7. 姫は『プロデュース』するようです
鈴町彩芽さんのことが何となく分かってきたオレは、彼女がVtuberを目指した理由を聞いて、自分が今何をすべきなのかが見えてきた。そしてふと無意識に鈴町さんに言葉をかけていた。
「……立派な理由だな。応援したいって思ったよ」
「え?あ。ありがとう……ござい……ます」
そして、これは社交辞令で言ったわけじゃない。理由は人それぞれあるけど、鈴町さんは本当にVtuberとしての使命を全うしようとしているように見えた。だからこそ、この企画を成功させれば、間違いなくその夢に向かって大きな一歩を踏み出せるはずだ。
「よし。そのためにはまずはオフコラボを成功させないとな。正直『姫宮ましろ』の枠では朝の雑談配信が無難だろうな。そして……『双葉かのん』の枠で何をするかが重要だ」
そう。問題はそこだ。『双葉かのん』の配信傾向から考えても正直インパクトのあるものがない。喋りが下手な訳じゃないし、歌やゲーム配信なども問題はないが、ただ『それだけ』だ。それを配信したとしても意味はないし爆発力に欠ける。せっかくの期待値が高まっているチャンスが水の泡になってしまう。
「何かやりたいことあるか?」
すると彼女は下を向いて黙り込んでしまった。やはり簡単には出てこないか。でもここで背中を押してやれるのも先輩のオレの役目だ。
「えっと……『双葉かのん』はどういうコンセプトなんだっけか?」
「Fmすたーらいぶの風紀を守るがんばり屋の妖精……です」
「ならそれを活かした配信にしよう」
「え……?」
「ほら紙とペンを出せ」
オレにそう言われて素直に紙とペンを取り出す鈴町さん。そしてオレの案を書き出していく。
「まず軽く『姫宮ましろ』の配信に言及する」
「ましろん先輩のですか!?」
「当たり前だろ。ここで『双葉かのん』のFmすたーらいぶの風紀を守るというキャラクターをアピールしろ。今後役に立つからな。せっかくのコラボだ。リスナーを喜ばせる企画にしないと」
「むむむ無理……です……私が……『親衛隊』なのに……ましろん先輩に言及なんて……」
「だから良いんだろうが。それに『姫宮ましろ』に憧れてるのは鈴町さんであって『双葉かのん』じゃないだろう?」
「あ。……そ……です」
「鈴町さんは『姫宮ましろ』みたいになりたいんだろ?」
そう言うと、鈴町さんは目をキラキラさせながら、オレの書いた内容を書いてそれを読んでいく。どうやら彼女の中で何かが変わったようだ。憧れは目標に変わる。それが明確になったとき人は成長できるのだ。

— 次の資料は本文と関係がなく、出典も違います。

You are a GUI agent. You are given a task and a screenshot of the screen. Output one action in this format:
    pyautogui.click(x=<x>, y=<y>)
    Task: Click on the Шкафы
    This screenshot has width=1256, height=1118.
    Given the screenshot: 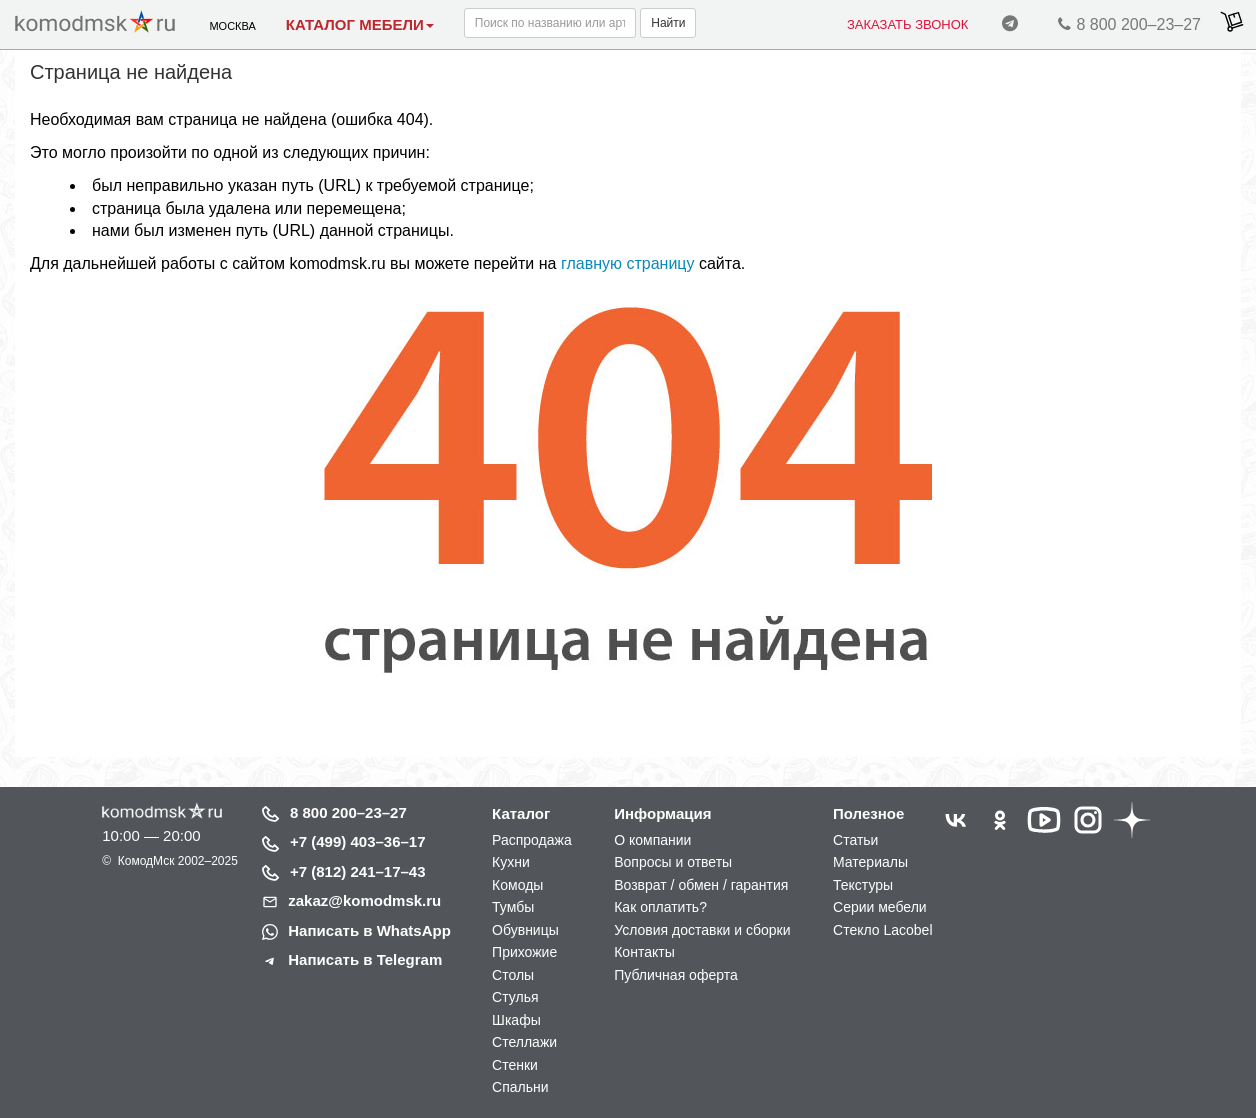 What is the action you would take?
    pyautogui.click(x=516, y=1020)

企画書を作っている間も鈴町さんはほとんど会話してくれていなかったけど、意思表示はしてくれた。それからしばらくして企画書を書き上げた。
「……これ……いいかも」
「だろ?これでいこう」
「あの……ましろん先輩の……迷惑にならないでしょうか?」
「むしろプラスになる。おそらくだが、『姫宮ましろ』は清楚キャラが浸透している。でも実際演じてるオレは男だし、清楚とは程遠い。約2年間守り続けてきたが、ここで多少キャラを崩したほうがオレも今後やりやすいし、反響は間違いなくある。だからこれはお互いに必要なことなんだ」
「わ……わか……りました。頑張って……みます」
「大丈夫だ。きっと上手くいく。あとは……」
そう言って、オレは最後に1番大事なことを彼女に告げた。
「オレたちが楽しもう!そして多くの人に伝えるんだ。この2人のコラボが成功すれば絶対にファンは増える。その勢いに乗って一気に駆け上がろう!」
鈴町さんは大きく頷く。こうしてオレたちの企画が決まった。